While most of this research was carried out in South Africa, it was recognised that further study in other areas of the world would be useful in selecting dung beetle species for introduction to Australian climates not matched by those in South Africa. To this end, a further research unit was set up in Montpellier, France, as a base from which to study European species that may be more suited for introduction to cooler, southern areas of Australia.

== Beetle collection surveys ==

Two types of field research were carried out in Pretoria to identify beetles that would be suitable for export to Australia. Firstly, researchers took stocktaking trips to locations around South Africa in order to collect data on the biodiversity and ecological abundance of the beetle fauna of an area, as well as the environmental conditions preferred by different species. Secondly, species earmarked as being potential candidates for biological control were then collected and taken back to the research base laboratory where experiments were carried out to determine such things as beetle biology, habits, dung-disposing capacity, reproductive cycles and the ability to withstand quarantining procedures. It was necessary to devise and record methods of propagating dung beetles in large numbers, and this information forwarded onto the research base in Australia. In addition, extensive studies were carried out in the beetles' native habitat to study their likely distribution patterns in Australia and thus aid in the selection of sites for their introduction. Later research has found that habitat specificity matching is one of the most important factors in determining whether or not an introduced species is successful in becoming established.

Samples of beetles that had already been successfully introduced to Australia were also collected for further study. This was important so as to enrich the gene pool of beetle species within Australia and reduce the liability of any one species to become extinct because of a disease or chance mutation. Genetic variants were also imported to Hawaii in order to enrich the genetic diversity in that region, and as a thank you to the island for being cooperative in the research.

== CSIRO Dung Beetle Research base in Canberra ==

On arrival at the Canberra research unit, beetle eggs were transferred to dung balls and incubated. Adult beetles were then bred in insectaries for two or more generations in sterile conditions to eliminate the possibility of co-breeding parasitic mites or diseases endemic to Africa such as foot-and-mouth. Some beetle species were rejected at this stage and not subsequently released onto pastureland because difficulty was experienced in rearing those that entered a period of dormancy and some simply did not survive the stringent quarantining procedures.

Beetles that successfully survived and reproduced were despatched by air or road to cooperating farmers or CSIRO staff. They were packed into ventilated crates of damp peat and thousands at a time were simply tipped onto fresh dung pads at the chosen release sites. Most beetles were observed to instantly bury themselves into the dung. From then on, farmers helped to monitor beetle distribution and activity and carried identification cards in their vehicles so that they could monitor beetle activity.

The original review paper by Bornemissza states that by 1975, 23 species of dung beetle, including 3 genetic variants, had been released.
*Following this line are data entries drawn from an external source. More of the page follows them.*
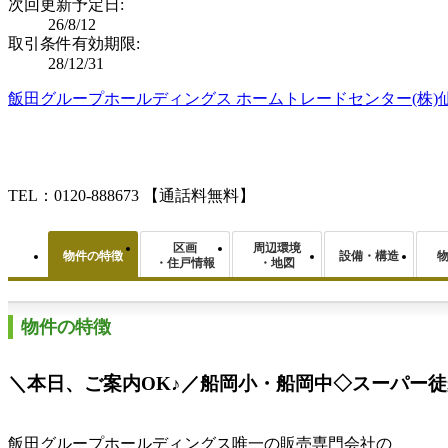
次回更新予定日:
26/8/12
取引条件有効期限:
28/12/31
飯田グループホールディングス ホームトレードセンター(株)
TEL：0120-888673
【通話料無料】
区画
周辺環境
物件の特徴
設備・構造
・住戸情報
・地図
物件の特徴
＼本日、ご案内OK♪／船岡小・船岡中◇スーパー徒歩
飯田グループホールディングス唯一の販売専門会社の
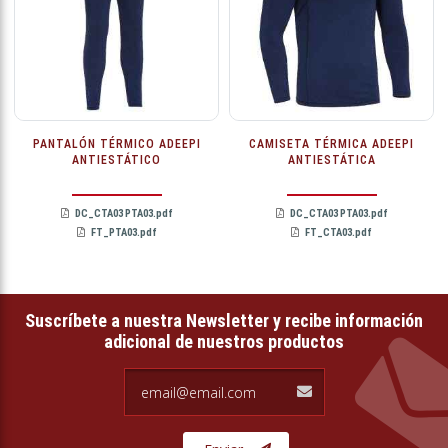
PANTALÓN TÉRMICO ADEEPI
CAMISETA TÉRMICA ADEEPI
ANTIESTÁTICO
ANTIESTÁTICA
DC_CTA03 PTA03.pdf
DC_CTA03 PTA03.pdf
FT_PTA03.pdf
FT_CTA03.pdf
Suscríbete a nuestra Newsletter y recibe información
adicional de nuestros productos
email@email.com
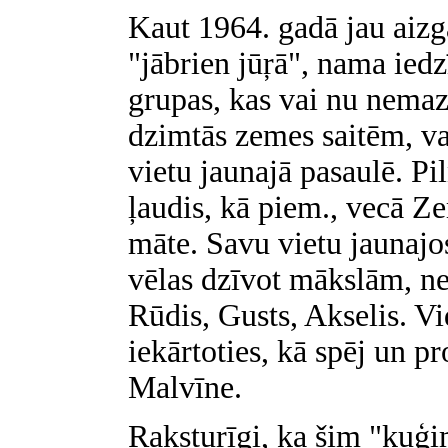
Kaut 1964. gadā jau aizg
"jābrien jūŗā", nama iedz
grupas, kas vai nu nemaz 
dzimtās zemes saitēm, va
vietu jaunajā pasaulē. Pi
ļaudis, kā piem., vecā Z
māte. Savu vietu jaunajos
vēlas dzīvot mākslām, ne
Rūdis, Gusts, Akselis. Vi
iekārtoties, kā spēj un p
Malvīne.
Raksturīgi, ka šim "kuģim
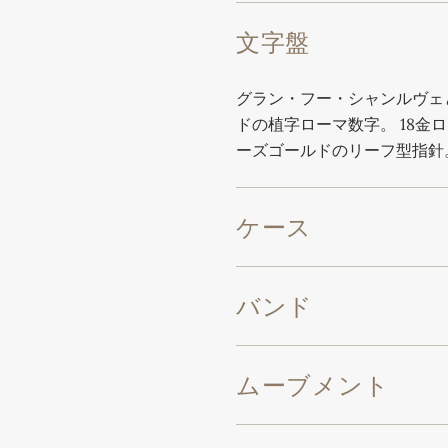
文字盤
グラン・フー・シャンルヴェ
ドの植字ローマ数字。 18金
ーズゴールドのリーフ型指針
ケース
バンド
ムーブメント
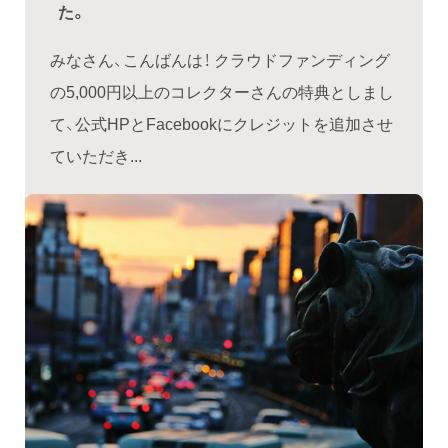
た。
みなさん、こんばんは！ クラウドファンディング
の5,000円以上のコレクターさんの特典としまし
て、公式HPとFacebookにクレジットを追加させ
ていただき...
By 1984, this number was 43 species, although it was found that 20 of these failed to establish. As well as the original "star" of the program, Onthophagus gazella, establishing well, other species such as Euoniticellus intermedius, Onthophagus binodis and Liatongus militaris were shown to have reproduced in their thousands and became abundant enough to allow the transfer of subpopulations of certain colonies to establish in new areas.
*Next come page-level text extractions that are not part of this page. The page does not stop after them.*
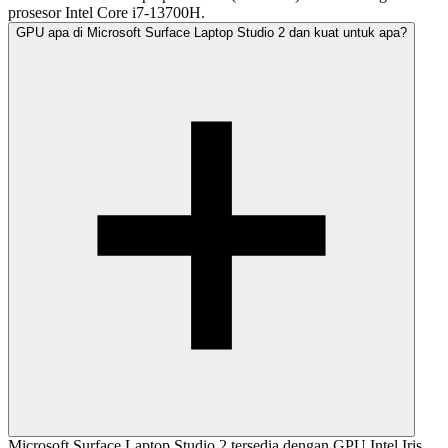
prosesor Intel Core i7-13700H.
GPU apa di Microsoft Surface Laptop Studio 2 dan kuat untuk apa?
Microsoft Surface Laptop Studio 2 tersedia dengan GPU Intel Iris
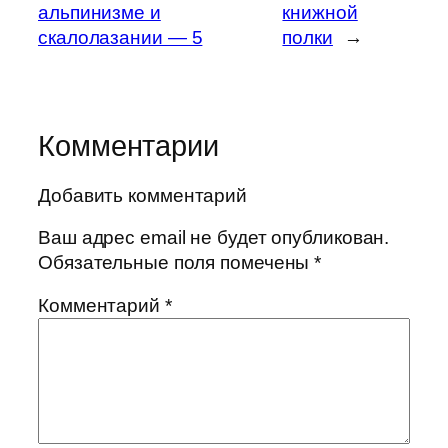
альпинизме и
книжной
скалолазании — 5
полки
→
Комментарии
Добавить комментарий
Ваш адрес email не будет опубликован.
Обязательные поля помечены
*
Комментарий
*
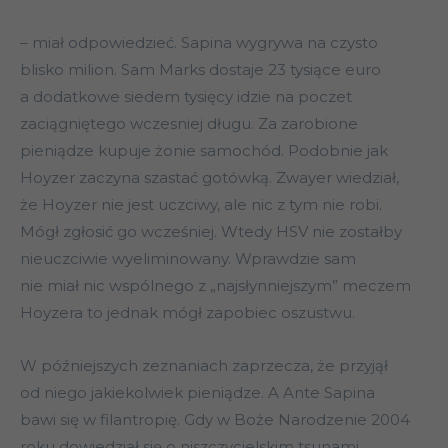
– miał odpowiedzieć. Sapina wygrywa na czysto
blisko milion. Sam Marks dostaje 23 tysiące euro
a dodatkowe siedem tysięcy idzie na poczet
zaciągniętego wczesniej długu. Za zarobione
pieniądze kupuje żonie samochód. Podobnie jak
Hoyzer zaczyna szastać gotówką. Zwayer wiedział,
że Hoyzer nie jest uczciwy, ale nic z tym nie robi.
Mógł zgłosić go wcześniej. Wtedy HSV nie zostałby
nieuczciwie wyeliminowany. Wprawdzie sam
nie miał nic wspólnego z „najsłynniejszym” meczem
Hoyzera to jednak mógł zapobiec oszustwu.
W późniejszych zeznaniach zaprzecza, że przyjął
od niego jakiekolwiek pieniądze. A Ante Sapina
bawi się w filantropię. Gdy w Boże Narodzenie 2004
roku dowiedział się o niszczycielskim tsunami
== Further dung beetle research ==

The Australian Dung Beetle Project came to an end in 1986 when the Australian Meat Research Committee (AMRC), which then became the Australian Meat and Livestock Research and Development Corporation, withdrew their funding due to a shift in the focus of their work from on-farm production to off-farm marketing.

In 1998, interest in the project was revived when John Feehan, the manager of Soilcam, was invited by the Taroom Shire Landcare Group to give a seminar on the use of dung beetles. This led to Soilcam leading a two-week survey of the dung beetle fauna in south-eastern Queensland. The following December, groups of interested parties including graziers, scientists, government agencies and community groups met in Brisbane to discuss the future direction of dung beetle activities in Australia, and this in turn led to the formation of the National Dung Beetle Steering Committee, chaired by Mick Alexander. This committee proposed that a dung beetle project be undertaken in Queensland, which became a reality, thanks to funding from the National Heritage Trust, in October 2000.
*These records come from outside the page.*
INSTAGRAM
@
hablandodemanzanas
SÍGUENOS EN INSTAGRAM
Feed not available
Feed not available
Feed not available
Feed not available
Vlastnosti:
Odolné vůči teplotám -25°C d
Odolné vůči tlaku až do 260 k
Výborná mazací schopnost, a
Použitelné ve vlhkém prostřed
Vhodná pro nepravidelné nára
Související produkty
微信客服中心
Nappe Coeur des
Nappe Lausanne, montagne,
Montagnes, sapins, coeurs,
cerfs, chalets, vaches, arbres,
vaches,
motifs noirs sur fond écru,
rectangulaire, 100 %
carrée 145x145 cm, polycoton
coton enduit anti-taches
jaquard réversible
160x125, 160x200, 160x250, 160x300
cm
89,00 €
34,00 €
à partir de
The objective of the Queensland Dung Beetle Project was to provide the first comprehensive and quantitative survey of the distribution and abundance of dung beetles across Queensland since the original CSIRO project, and to redistribute successful introduced species to other areas where they might be beneficial. This project was entitled "Improving Sustainable Land Management Systems in Queensland using Dung Beetles" and lasted for two years from January 2001 until December 2002.

The Queensland Dung Beetle project used pitfall traps at sites across Queensland to trap dung beetles, which were then identified and recorded. Out of the 29 species that were introduced to Queensland during the Australian Dung Beetle Project of 1965–1985, 15 of these were recaptured in 2001–2002. The most abundant and widely distributed of these were Onthophagus gazella and Euoniticellus intermedius. Some species, including Copris diversus and Onitis westermanni, which had been released during the original CSIRO project, were not recovered at all in the Queensland Dung Beetle Project, suggesting that they have not become established. Others, for example Onthophagus obliquus and Sisyphus infuscatus have been recovered since their original release but were also not found during this study. The project identified three species, namely Onitis caffer, Copris elphenor, and Onitis vanderkelleni as candidates for redistribution to other areas of Queensland. These were chosen because, although they were not widely distributed across Queensland, they successfully established in the areas where they were found and had desirably rapid dung-burying capabilities.

The Queensland Dung Beetle Project concluded that one outcome of the study was to confirm the "outstanding success" of the original CSIRO project to select and introduce dung beetles into Australia, and "the impact of this on soil, water and pasture health, and on control of pest flies is undoubtedly worth many millions of dollars a year". Further to this, the success of the Australian Dung Beetle Project is claimed to be the reason why Australians can now enjoy a café culture, as up until the 1950s, bush flies were so problematic that it was illegal for restaurants and cafés to offer outside dining unless a designated area was enclosed by fly-wire. A lesser effect has been had, however, on reducing the populations of Buffalo fly. This species of blood sucking fly remains a pest to livestock in Australia although they are present, but not pestilent in South Africa. Suggestions have been made that Australia needs further introduced species of predatory beetle (e.g. histerids) in order to help reduce the numbers of these flies.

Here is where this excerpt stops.